Durante el proceso de censura al Ministro César Robalino fue evidente este hecho, pues juzgarlo en rebeldía -tal como se lo hizo- significó optar por la vindicta pública y disimular la argumentación propia y la del Ministro.
Un juzgamiento así es el ejercicio de una represalia y no deja la posibilidad de la rectificación y de nuevos propósitos que demanda el tratamiento de la política que representó el ex-Ministro César Robalino. Más aún cuando el que lo substituye, Modesto Correa, plantea que seguirá los mismos pasos que el censurado. De esta manera la fiscalización se convierte en un fiasco, en premeditada omisión de las razones e intereses que están tras de la política que supuestamente se condena. Un juicio de esta laya no enjuicia nada, reedita ese ritual empobrecedor y adereza algún divino manjar.

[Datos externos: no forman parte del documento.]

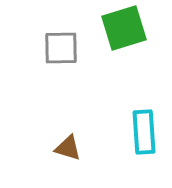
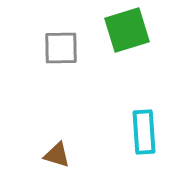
green square: moved 3 px right, 2 px down
brown triangle: moved 11 px left, 7 px down
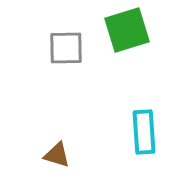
gray square: moved 5 px right
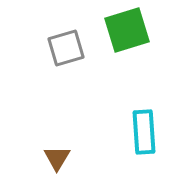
gray square: rotated 15 degrees counterclockwise
brown triangle: moved 3 px down; rotated 44 degrees clockwise
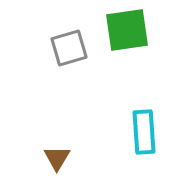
green square: rotated 9 degrees clockwise
gray square: moved 3 px right
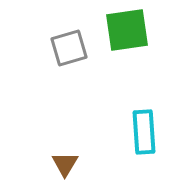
brown triangle: moved 8 px right, 6 px down
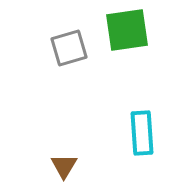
cyan rectangle: moved 2 px left, 1 px down
brown triangle: moved 1 px left, 2 px down
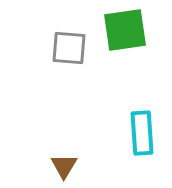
green square: moved 2 px left
gray square: rotated 21 degrees clockwise
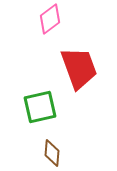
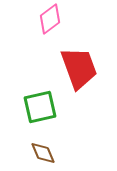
brown diamond: moved 9 px left; rotated 28 degrees counterclockwise
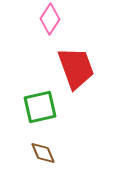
pink diamond: rotated 20 degrees counterclockwise
red trapezoid: moved 3 px left
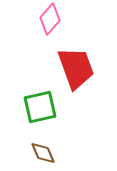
pink diamond: rotated 8 degrees clockwise
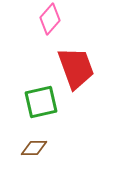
green square: moved 1 px right, 5 px up
brown diamond: moved 9 px left, 5 px up; rotated 68 degrees counterclockwise
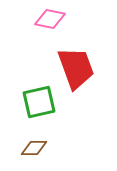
pink diamond: rotated 60 degrees clockwise
green square: moved 2 px left
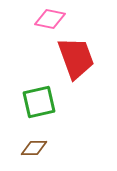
red trapezoid: moved 10 px up
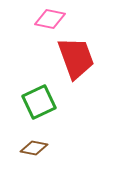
green square: rotated 12 degrees counterclockwise
brown diamond: rotated 12 degrees clockwise
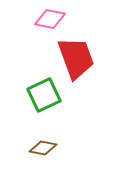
green square: moved 5 px right, 7 px up
brown diamond: moved 9 px right
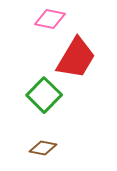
red trapezoid: rotated 51 degrees clockwise
green square: rotated 20 degrees counterclockwise
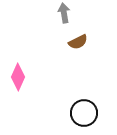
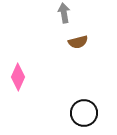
brown semicircle: rotated 12 degrees clockwise
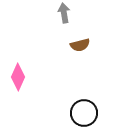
brown semicircle: moved 2 px right, 3 px down
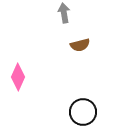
black circle: moved 1 px left, 1 px up
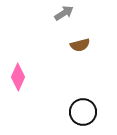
gray arrow: rotated 66 degrees clockwise
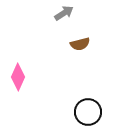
brown semicircle: moved 1 px up
black circle: moved 5 px right
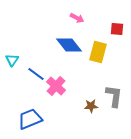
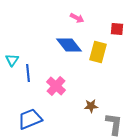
blue line: moved 8 px left, 1 px up; rotated 48 degrees clockwise
gray L-shape: moved 28 px down
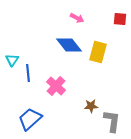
red square: moved 3 px right, 10 px up
blue trapezoid: rotated 20 degrees counterclockwise
gray L-shape: moved 2 px left, 3 px up
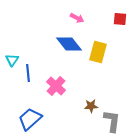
blue diamond: moved 1 px up
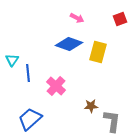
red square: rotated 24 degrees counterclockwise
blue diamond: rotated 32 degrees counterclockwise
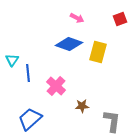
brown star: moved 9 px left
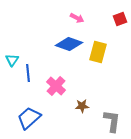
blue trapezoid: moved 1 px left, 1 px up
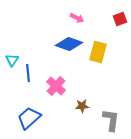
gray L-shape: moved 1 px left, 1 px up
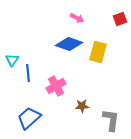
pink cross: rotated 18 degrees clockwise
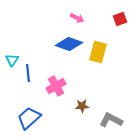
gray L-shape: rotated 70 degrees counterclockwise
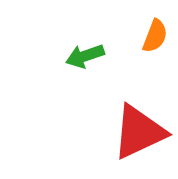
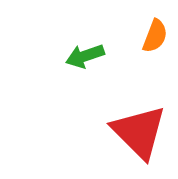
red triangle: rotated 50 degrees counterclockwise
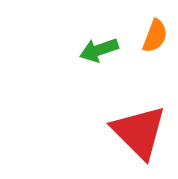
green arrow: moved 14 px right, 6 px up
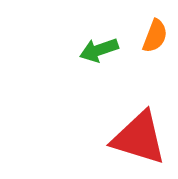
red triangle: moved 6 px down; rotated 28 degrees counterclockwise
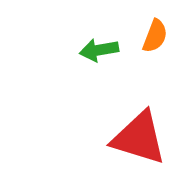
green arrow: rotated 9 degrees clockwise
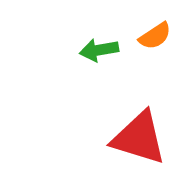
orange semicircle: rotated 36 degrees clockwise
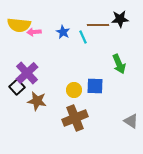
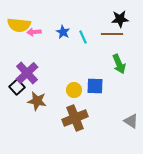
brown line: moved 14 px right, 9 px down
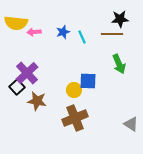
yellow semicircle: moved 3 px left, 2 px up
blue star: rotated 24 degrees clockwise
cyan line: moved 1 px left
blue square: moved 7 px left, 5 px up
gray triangle: moved 3 px down
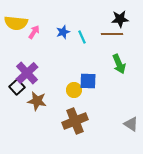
pink arrow: rotated 128 degrees clockwise
brown cross: moved 3 px down
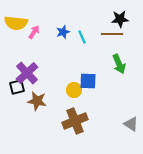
black square: rotated 28 degrees clockwise
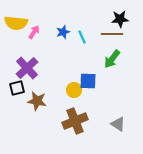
green arrow: moved 7 px left, 5 px up; rotated 60 degrees clockwise
purple cross: moved 5 px up
black square: moved 1 px down
gray triangle: moved 13 px left
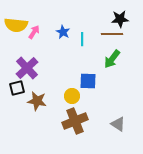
yellow semicircle: moved 2 px down
blue star: rotated 24 degrees counterclockwise
cyan line: moved 2 px down; rotated 24 degrees clockwise
yellow circle: moved 2 px left, 6 px down
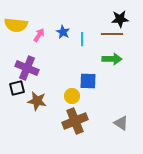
pink arrow: moved 5 px right, 3 px down
green arrow: rotated 126 degrees counterclockwise
purple cross: rotated 25 degrees counterclockwise
gray triangle: moved 3 px right, 1 px up
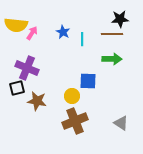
pink arrow: moved 7 px left, 2 px up
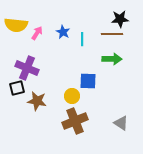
pink arrow: moved 5 px right
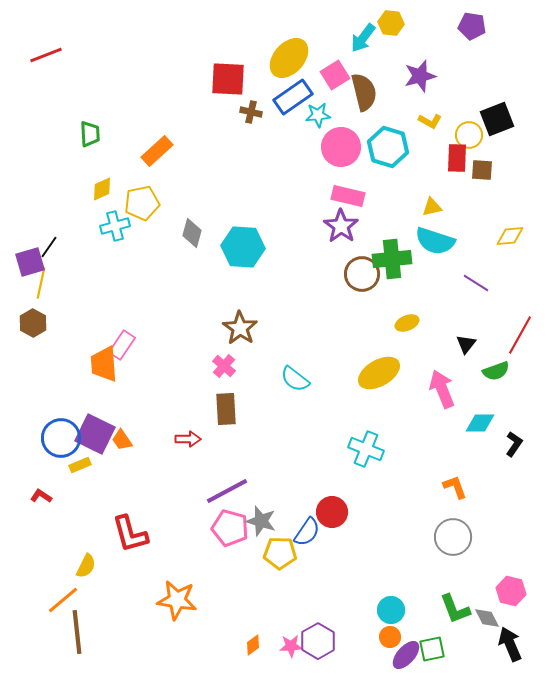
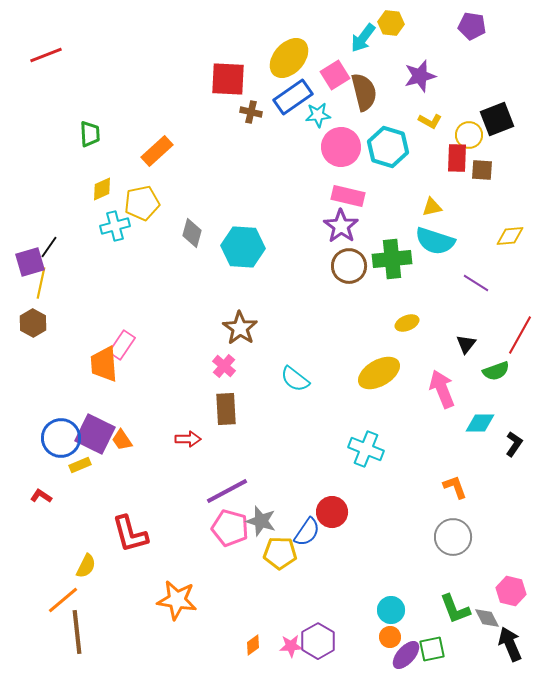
brown circle at (362, 274): moved 13 px left, 8 px up
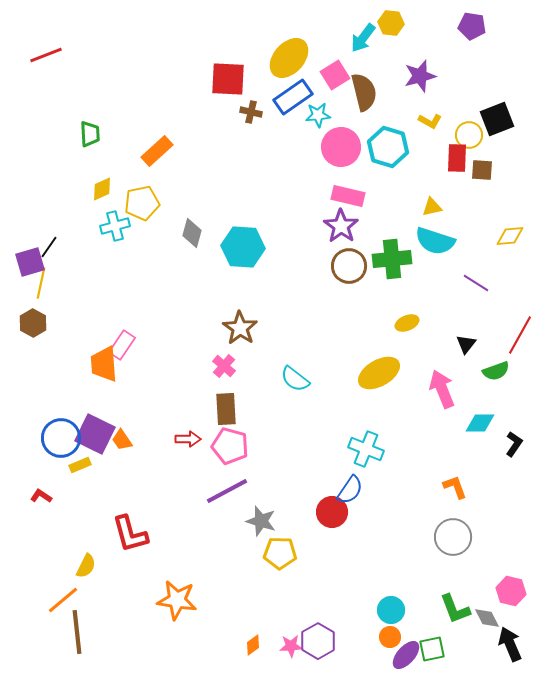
pink pentagon at (230, 528): moved 82 px up
blue semicircle at (307, 532): moved 43 px right, 42 px up
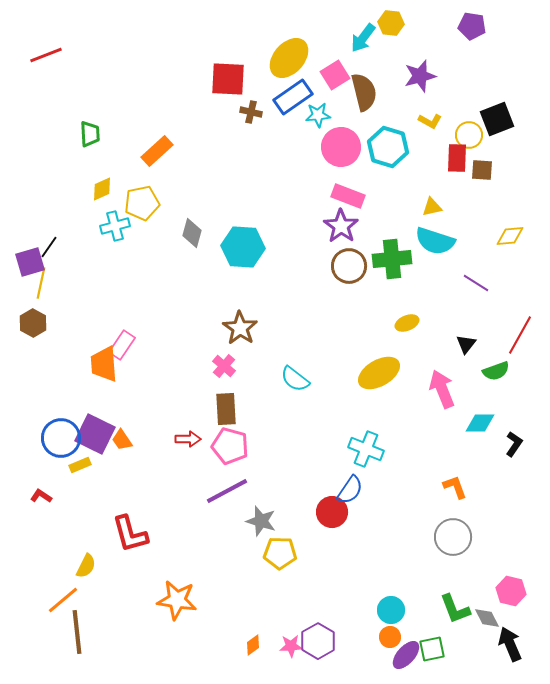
pink rectangle at (348, 196): rotated 8 degrees clockwise
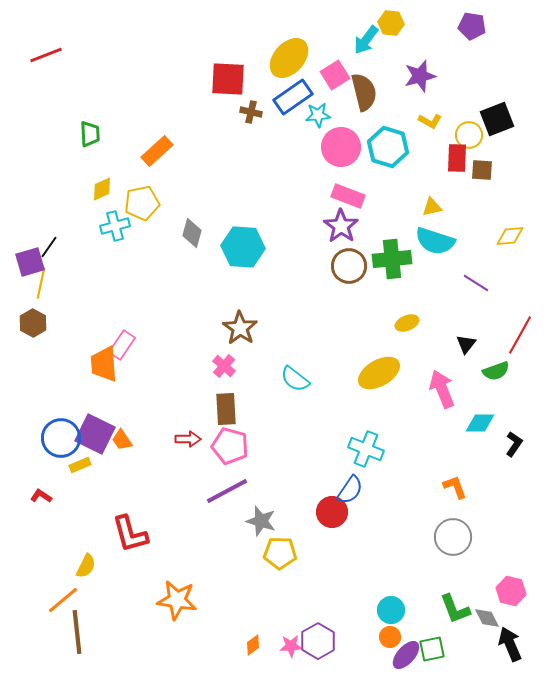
cyan arrow at (363, 38): moved 3 px right, 2 px down
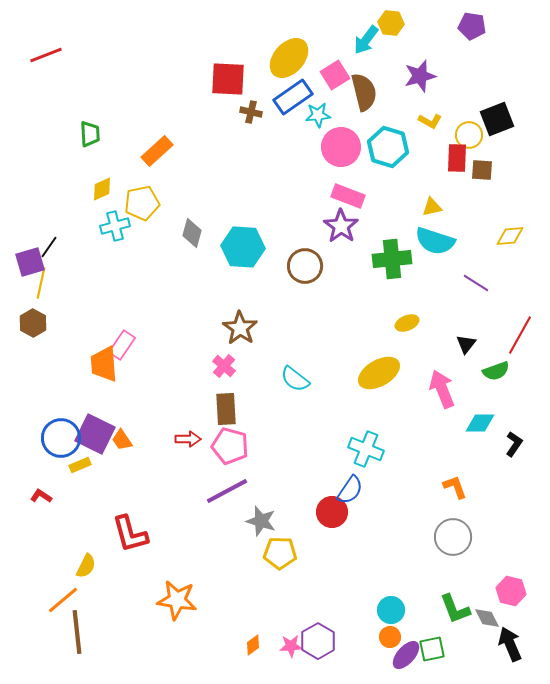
brown circle at (349, 266): moved 44 px left
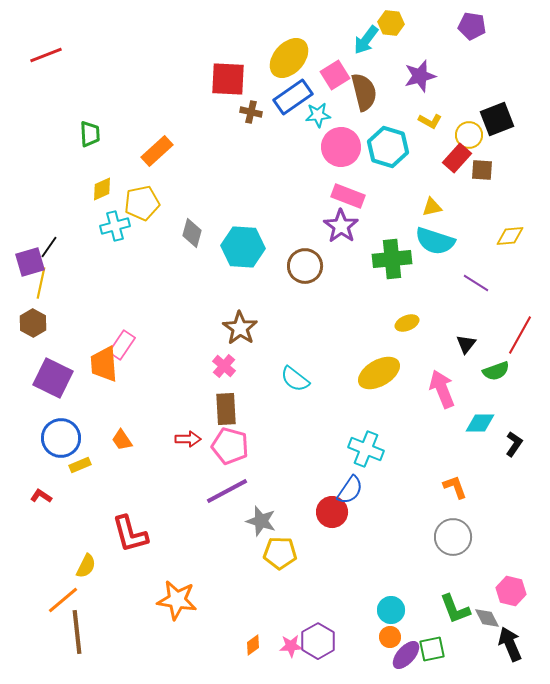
red rectangle at (457, 158): rotated 40 degrees clockwise
purple square at (95, 434): moved 42 px left, 56 px up
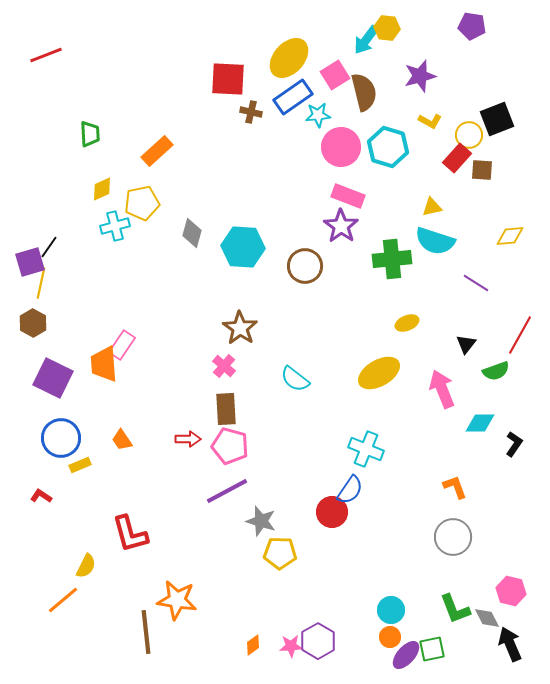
yellow hexagon at (391, 23): moved 4 px left, 5 px down
brown line at (77, 632): moved 69 px right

La obsesión por el castigo, por hacer de la pena un acto del talión, conduce la propuesta del endurecimiento de sentencias condenatorias, -la reclusión perpetua y la sumatoria de penas «sin límite de tiempo»-, en consecuencia los tribunales podrán discutir si 800 años de carcel son suficientes para el criminal o 900. En fin, sanciones «menos graves» que la pena de muerte que también entra en la competencia de legitimar el castigo mas atrasado posible. Esta disputa por la catastrófica herencia de moribundas concepciones penales se pretende exhibir como reacción virtuosa «ante la alarma social» que provoca el delito.
El endurecimiento de penas instituye un espíritu negativo, no genera superación del delito, reeducación del delincuente, tratamientos penitenciarios o soluciones carcelarias. La simple severidad de penas es un acto de fe en el miedo, neurosis moderna engendrada por el nefasto dogma inquisitorial del suplicio que supuestamente escarmienta. La venganza jurídica es la menos ética de las manifestaciones legales de una sociedad.
Esta misma ideología establece la potencial educación religiosa en los colegios fiscales como recurso para escapar del delito y la corrupción. Dos horas semanales en los colegios -dice un graffiti-, dos horas mas para la Policía, cuatro para gerentes de bancos y medios de comunicación colectiva, cinco -de lunes a viernes- para ministros y diputados cristianos en el sentido mas político de la palabra.
Aún permanece en la nebulosa e imaginativa memoria europea la quiebra espectacular del Banco del Vaticano por motivos non santos, a pesar de la piadosa conducción de esta institución por hombres que recibían diariamente estimulantes enseñanzas cristiano-católicas.
La renuncia de la Ministra de Educación, Rosalía Arteaga, precisa los conflictos que enfrentará el país con la aprobación de esta ley que no nace del espíritu religioso sino del credo del castigo que pretendería hacer que las personas aprendan a temer a dios y al diablo para ser públicamente buenas.
El culto al miedo es la motivación de la ideología del castigo. Nunca han sido suficientes las seductoras imágenes del paraíso prometido ni las horrendas figuras del infierno para contrarrestar el delito que procrean ciertas condiciones de existencia social.
A las huellas mas espeluznantes del poder pertenecen la convicción de que la letra con sangre entra, los tormentos espantan al maligno, el temor está en el principio de toda buena conducta, la antorcha de carne-mala ilumina el camino de los buenos, el miedo a la muerte eleva la autoridad del amo, el pandemónium que las masas desatan en el festín de un sacrificio es la salvación.
Nada mas criminal que el poder atrapado en el miedo.